Thanks for all the critiquing! I'll be sure to remember them next time I draw something.
Fenric

In Lykan's thread, Renom asked:

Quote:
What program does everyone use to create art? Everyone seems to be using the exact same program. Am I missing something?




I personally use Paint.NET on a Lenovo X61T for my main drawing and shading, moving to Photoshop CS3 on a Macintosh for final coloring and texture.
Wukei

I believe he was specifically asking about the oots style, though.
Fenric

Ooh.   I used just Photoshop for that.  I have Illustrator now, too, but I don't really like it.
Osnagard

I am personally a fan of MS paint for the oots style avatars. It has a very nice rough feel to it, while still being able to get some detail in.
The Chilli God

I use Fireworks MX almost exclusively for any non-flashie works, now.

<.< >.>
Castaras

For OotS art, I always use Inkscape. Easy to use.

Used to use MSpaint.

I also made animated OotS art through Serif Drawplus. Didn't have as great quality as Inkscape, but looked cool. =)
Wukei

Does anyone have the ability to make moving gifs?

I'd like to make these 4 images flip:



Kyrian

Wukei

Danke, Hun.
wingrae

How do you put a picture in your post? A few people have put scans of their art on here to be critiqued, how did you all get those pictures in the post?

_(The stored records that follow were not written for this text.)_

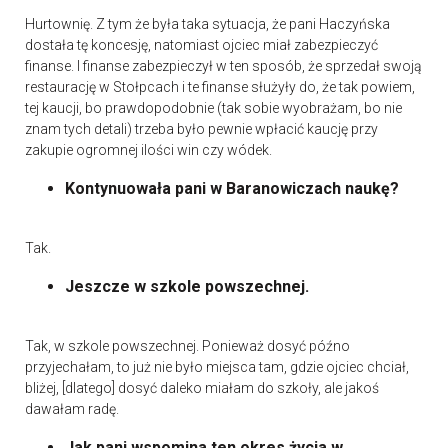
Hurtownię. Z tym że była taka sytuacja, że pani Haczyńska
dostała tę koncesję, natomiast ojciec miał zabezpieczyć
finanse. I finanse zabezpieczył w ten sposób, że sprzedał swoją
restaurację w Stołpcach i te finanse służyły do, że tak powiem,
tej kaucji, bo prawdopodobnie (tak sobie wyobrażam, bo nie
znam tych detali) trzeba było pewnie wpłacić kaucję przy
zakupie ogromnej ilości win czy wódek.
Kontynuowała pani w Baranowiczach naukę?
Tak.
Jeszcze w szkole powszechnej.
Tak, w szkole powszechnej. Ponieważ dosyć późno
przyjechałam, to już nie było miejsca tam, gdzie ojciec chciał,
bliżej, [dlatego] dosyć daleko miałam do szkoły, ale jakoś
dawałam radę.
Jak pani wspomina ten okres życia w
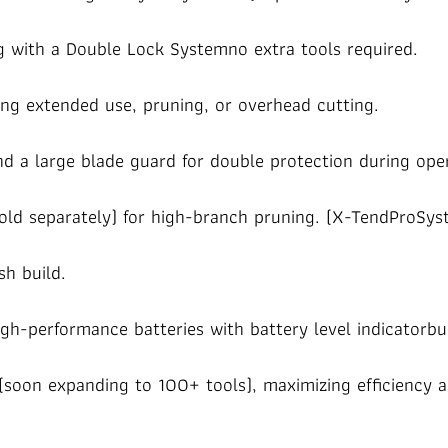
g with a Double Lock Systemno extra tools required.
ing extended use, pruning, or overhead cutting.
nd a large blade guard for double protection during ope
old separately) for high-branch pruning. (X-TendProSys
sh build.
gh-performance batteries with battery level indicatorbu
soon expanding to 100+ tools), maximizing efficiency a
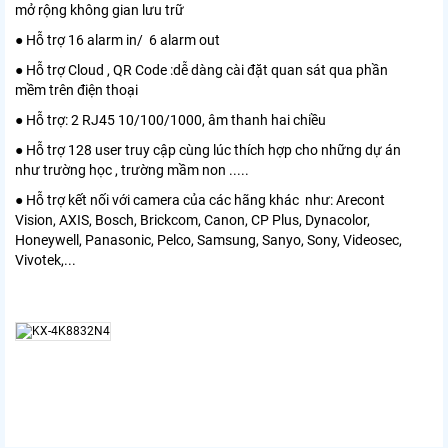
mở rộng không gian lưu trữ
● Hỗ trợ 16 alarm in/ 6 alarm out
● Hỗ trợ Cloud , QR Code :dễ dàng cài đặt quan sát qua phần
mềm trên điện thoại
● Hỗ trợ: 2 RJ45 10/100/1000, âm thanh hai chiều
● Hỗ trợ 128 user truy cập cùng lúc thích hợp cho những dự án
như trường học , trường mầm non .....
● Hỗ trợ kết nối với camera của các hãng khác như: Arecont
Vision, AXIS, Bosch, Brickcom, Canon, CP Plus, Dynacolor,
Honeywell, Panasonic, Pelco, Samsung, Sanyo, Sony, Videosec,
Vivotek,...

You may all call me clueless now Razz but I really want to know.
Wukei

[img.]address of the picture here[/img.] remove the periods
Renom

What if it is a file such as Gimp?
Wukei

If you won't listen to what I told you last time, I can't help you.
Renom

Photobucket will not let me upload my gimp artwork...
Ms Elaneous

Because it's not the proper file type.  

Merge the layers and save it as a gif, jpg, or whatever file type works with Photobucket or Imageshack.
Artemis

A question about inking: Is it necessary before scanning?

I'm trying to scan in a drawing I did, and it came out alright, although my lighter lines dissapeared on me. But I'm afraid to ink it, mostly because you can't erase ink and I'm afraid I'll screw up my picture. Help?
Wukei

No, it's not, you can do many things to darken the lines without inking, but it usually depends on the scanner.
Artemis

Darker lines. Got it. Thanks.

My scanner isn't the greatest, apparently. But we'll see.

*wanders off to make an art thread for herself*
Wukei

Just check the settings when you're scanning.  You may be in B&W or Grayscale 8 instead of colour, which is what you'd want.